Dataset items
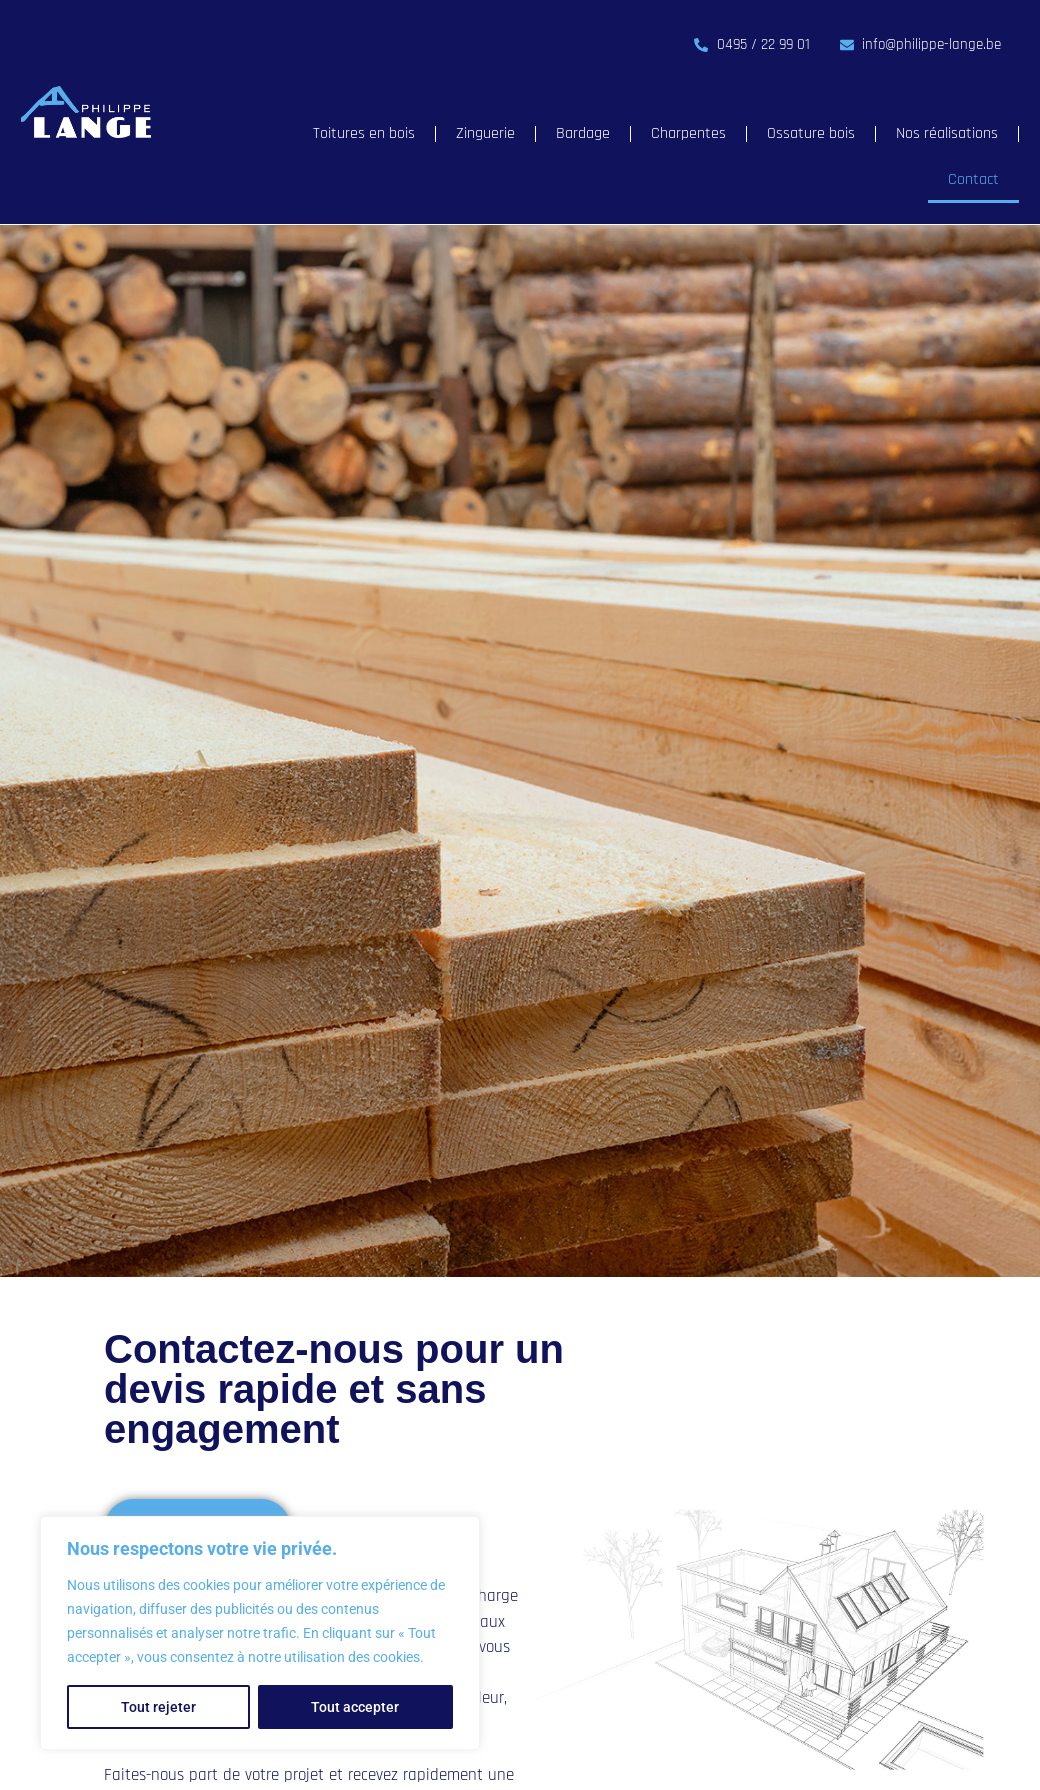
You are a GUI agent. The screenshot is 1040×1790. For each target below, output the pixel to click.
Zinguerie (485, 133)
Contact (973, 179)
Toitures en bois (364, 133)
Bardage (583, 133)
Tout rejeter (158, 1707)
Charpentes (688, 133)
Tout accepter (355, 1707)
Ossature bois (811, 133)
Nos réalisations (947, 133)
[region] (260, 1633)
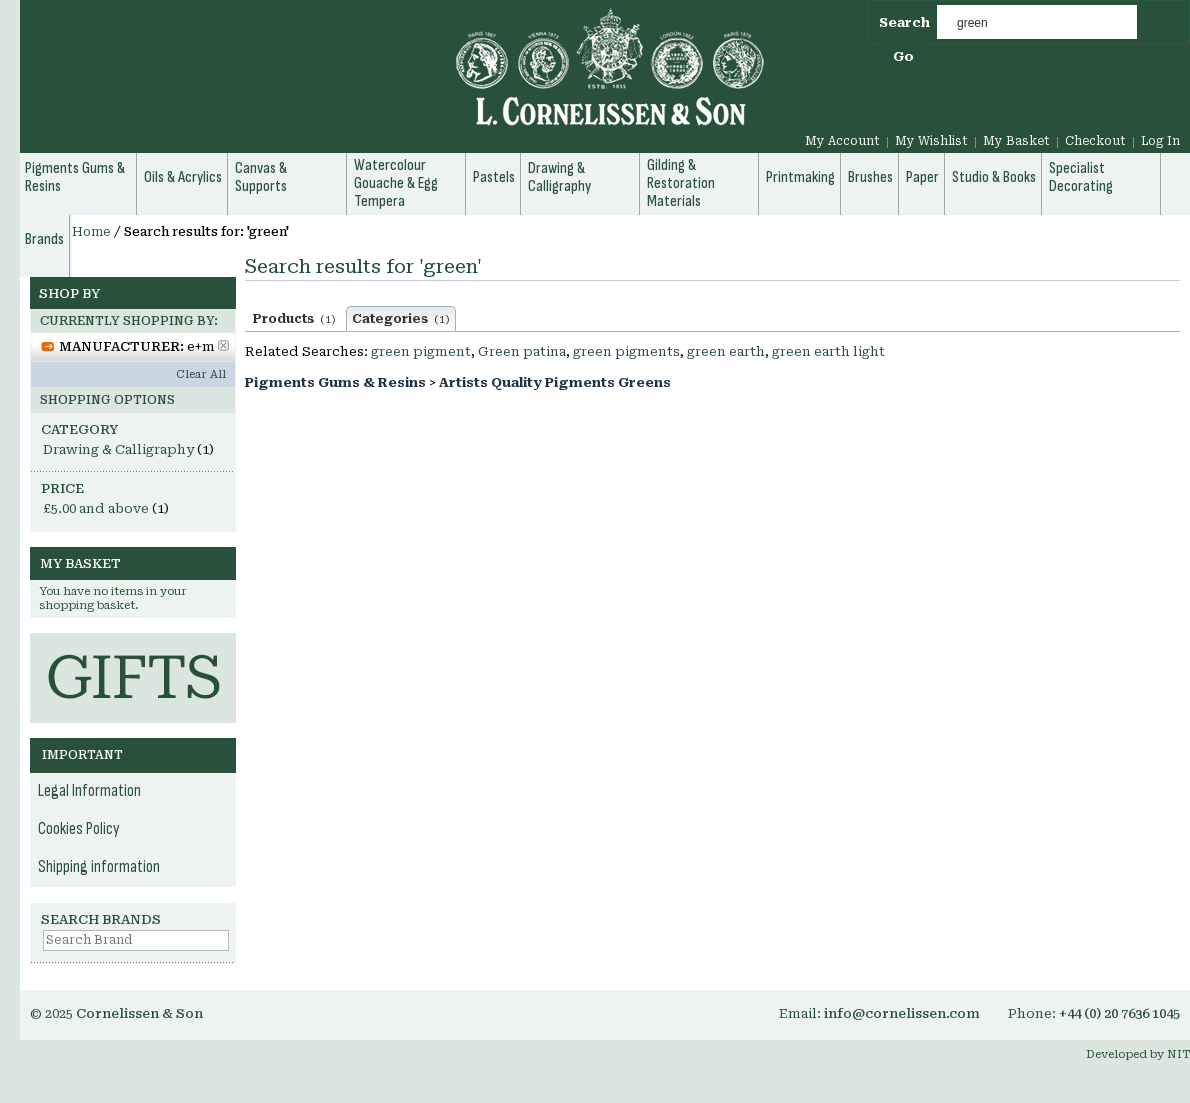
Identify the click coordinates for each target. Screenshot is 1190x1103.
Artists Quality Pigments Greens (555, 382)
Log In (1160, 141)
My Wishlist (931, 141)
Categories (401, 319)
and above (96, 508)
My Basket (1016, 141)
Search (904, 22)
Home (91, 232)
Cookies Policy (79, 829)
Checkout (1095, 141)
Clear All (201, 374)
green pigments (626, 351)
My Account (842, 141)
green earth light (828, 351)
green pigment (421, 351)
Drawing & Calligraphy (118, 449)
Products (294, 319)
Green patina (522, 351)
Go (903, 56)
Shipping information (99, 867)
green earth (726, 351)
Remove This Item (223, 345)
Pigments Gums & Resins (335, 382)
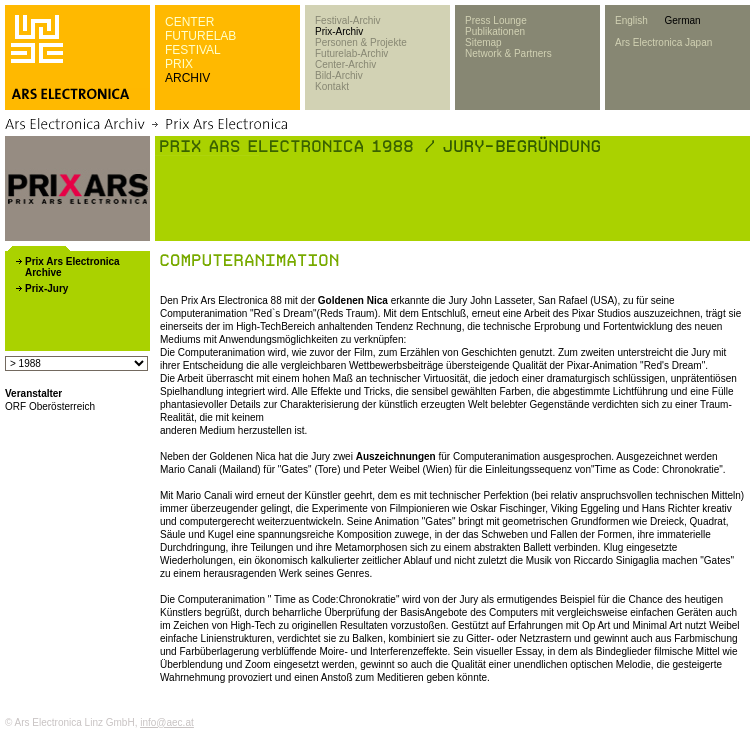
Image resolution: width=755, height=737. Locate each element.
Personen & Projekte (361, 42)
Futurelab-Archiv (351, 53)
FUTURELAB (200, 36)
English (631, 20)
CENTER (189, 22)
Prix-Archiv (339, 31)
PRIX (179, 64)
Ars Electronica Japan (663, 42)
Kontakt (332, 86)
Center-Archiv (345, 64)
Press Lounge (496, 20)
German (682, 20)
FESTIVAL (193, 50)
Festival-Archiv (348, 20)
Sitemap (483, 42)
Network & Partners (508, 53)
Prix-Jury (46, 288)
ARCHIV (187, 78)
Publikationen (495, 31)
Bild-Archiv (339, 75)
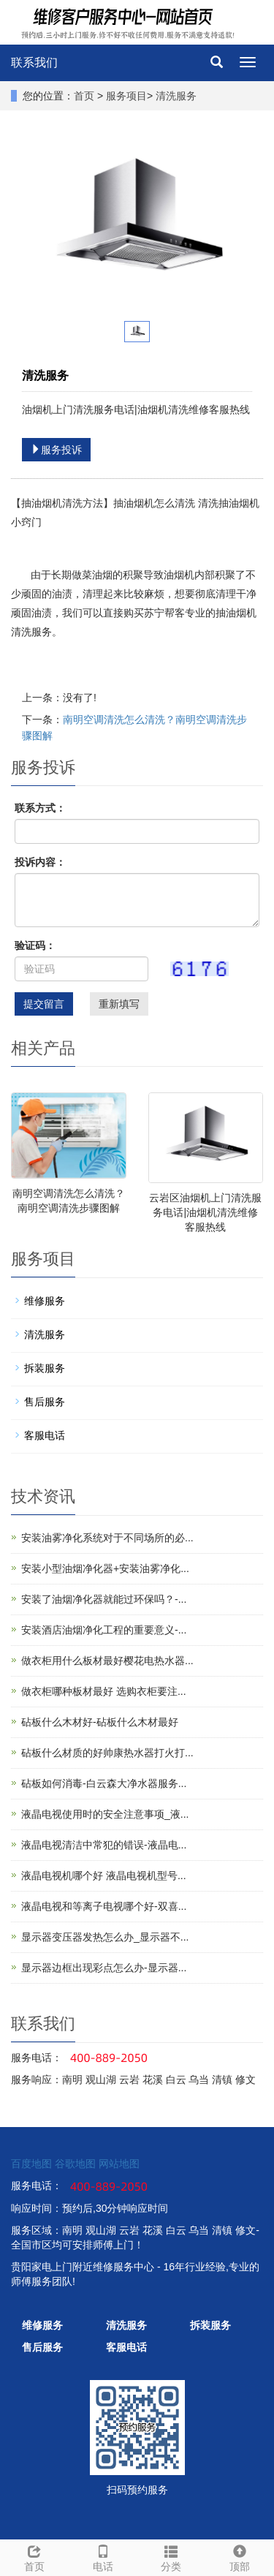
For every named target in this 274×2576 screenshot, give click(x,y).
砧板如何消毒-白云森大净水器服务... (103, 1783)
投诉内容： (40, 862)
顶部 (239, 2556)
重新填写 (119, 1004)
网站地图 (119, 2163)
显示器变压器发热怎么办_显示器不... (105, 1937)
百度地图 (31, 2163)
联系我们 (34, 62)
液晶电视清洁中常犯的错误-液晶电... (103, 1845)
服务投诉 (56, 450)
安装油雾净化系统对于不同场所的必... (107, 1538)
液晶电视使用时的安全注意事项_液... (105, 1814)
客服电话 (44, 1435)
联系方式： (40, 808)
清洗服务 (176, 96)
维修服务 (44, 1301)
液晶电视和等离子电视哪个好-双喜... (103, 1906)
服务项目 (126, 96)
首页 (84, 96)
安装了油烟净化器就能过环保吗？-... (103, 1599)
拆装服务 (44, 1368)
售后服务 (44, 1402)
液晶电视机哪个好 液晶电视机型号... (103, 1875)
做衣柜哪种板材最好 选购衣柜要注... (103, 1691)
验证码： (35, 945)
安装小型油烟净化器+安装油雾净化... (105, 1568)
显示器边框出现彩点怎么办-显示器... (103, 1967)
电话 (103, 2556)
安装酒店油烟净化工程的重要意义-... (103, 1630)
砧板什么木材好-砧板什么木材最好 (99, 1722)
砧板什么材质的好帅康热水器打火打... (107, 1753)
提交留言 (43, 1004)
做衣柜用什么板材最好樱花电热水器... (107, 1660)
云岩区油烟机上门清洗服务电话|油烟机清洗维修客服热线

HOW TO COMPLETE THIS TASK:
Every line above in the stretch from the one with "Prix-Jury (46, 288)" through the one with "安装油雾净化系统对于不同场所的必... (107, 1538)" is to be transcribed exactly, ends included. No picture is copied.

EXERCISE SOLUTION:
Prix-Jury (46, 288)
ARCHIV (187, 78)
Publikationen (495, 31)
Bild-Archiv (339, 75)
For every named target in this 274×2576 screenshot, give click(x,y).
砧板如何消毒-白云森大净水器服务... (103, 1783)
投诉内容： (40, 862)
顶部 (239, 2556)
重新填写 (119, 1004)
网站地图 (119, 2163)
显示器变压器发热怎么办_显示器不... (105, 1937)
百度地图 (31, 2163)
联系我们 (34, 62)
液晶电视清洁中常犯的错误-液晶电... (103, 1845)
服务投诉 (56, 450)
安装油雾净化系统对于不同场所的必... (107, 1538)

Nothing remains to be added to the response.